Most games aspire either to thud-and-blunder or cuteness -- or, as with Zelda, sometimes both at once. It's exceedingly rare to find a game you might legitimately characterize as, well -- a tone poem.
In The Crossing, the screen is filled with a beautifully lit forest crossing. Deer spring nobly from left to right across the screen, but at screen middle is a chasm. Left to their own devices, they will plunge, sadly, to their deaths.
Cloud is a conscious attempt to create a that induces feelings of peace and serenity--unlike most games which seek to create edge-of-the-seat tension.
The backstory: You are a child, sick in the hospital with a long term illness, and the game is your dreams of flying amid the clouds. In addition to flying, you can manipulate the clouds, gathering them together and laying them out in patterns. While you may enjoy that for its own sake, there's a traditional level-based structure to the game (just four levels--this is a student project, after all), and each level requires you to perform different tasks. Some involve building cloud structures in the sky; others, gathering clouds and pushing them against clouds of pollution, causing the pollution to precipitate out in the form of rain.

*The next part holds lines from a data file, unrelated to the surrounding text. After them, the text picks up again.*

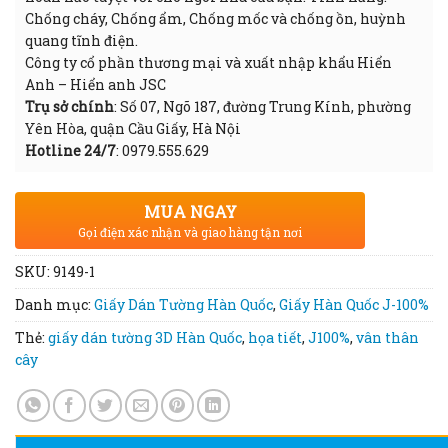
Chống cháy, Chống ẩm, Chống mốc và chống ồn, huỳnh
quang tĩnh điện.
Công ty cổ phần thương mại và xuất nhập khẩu Hiển
Anh – Hiển anh JSC
Trụ sở chính
: Số 07, Ngõ 187, đường Trung Kính, phường
Yên Hòa, quận Cầu Giấy, Hà Nội
Hotline 24/7
: 0979.555.629
MUA NGAY
Gọi điện xác nhận và giao hàng tận nơi
SKU:
9149-1
Danh mục:
Giấy Dán Tường Hàn Quốc
,
Giấy Hàn Quốc J-100%
Thẻ:
giấy dán tường 3D Hàn Quốc
,
họa tiết
,
J100%
,
vân thân
cây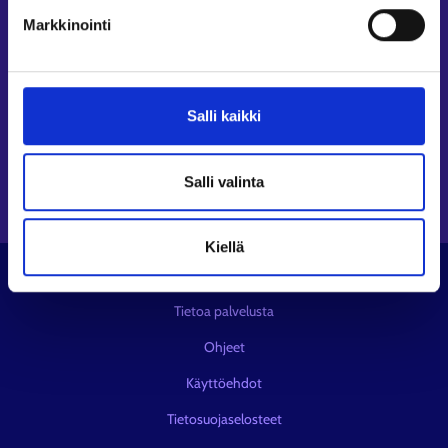
Seuraa meitä
Markkinointi
Instagram⁠
LinkedIn⁠
Salli kaikki
Facebook⁠
Youtube⁠
Viestipalvelu X⁠
Salli valinta
Kiellä
© KEHA-keskus
Tietoa palvelusta
Ohjeet
Käyttöehdot
Tietosuojaselosteet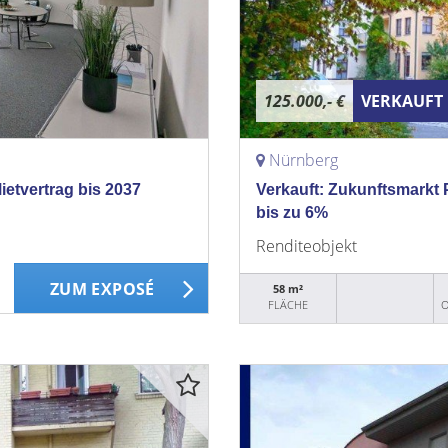
125.000,- €
VERKAUFT
Nürnberg
ietvertrag bis 2037
Verkauft: Zukunftsmarkt P
bis zu 6%
Renditeobjekt
ZUM EXPOSÉ
58 m²
FLÄCHE
O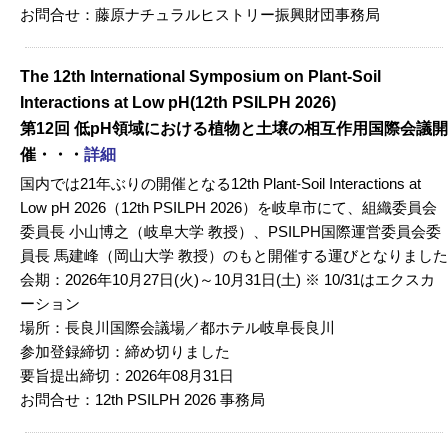
お問合せ：藤原ナチュラルヒストリー振興財団事務局
The 12th International Symposium on Plant-Soil
Interactions at Low pH(12th PSILPH 2026)
第12回 低pH領域における植物と土壌の相互作用国際会議開
催・・・
詳細
国内では21年ぶりの開催となる12th Plant‑Soil Interactions at
Low pH 2026（12th PSILPH 2026）を岐阜市にて、組織委員会
委員長 小山博之（岐阜大学 教授）、PSILPH国際運営委員会委
員長 馬建峰（岡山大学 教授）のもと開催する運びとなりました
会期：2026年10月27日(火)～10月31日(土) ※ 10/31はエクスカ
ーション
場所：長良川国際会議場／都ホテル岐阜長良川
参加登録締切：締め切りました
要旨提出締切：2026年08月31日
お問合せ：12th PSILPH 2026 事務局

A sidescroller? Sorta; Steam Brigade's ultimate heritage is in games like Rescue Raiders. You and your opponent have bases at opposite sides of an area; you build units at your base, they move horizontally across the screen (which you have to scroll to see the full play area), and the ultimate objective is to take out the enemy base.
Old school gameplay, in other words but, well, very nicely implemented.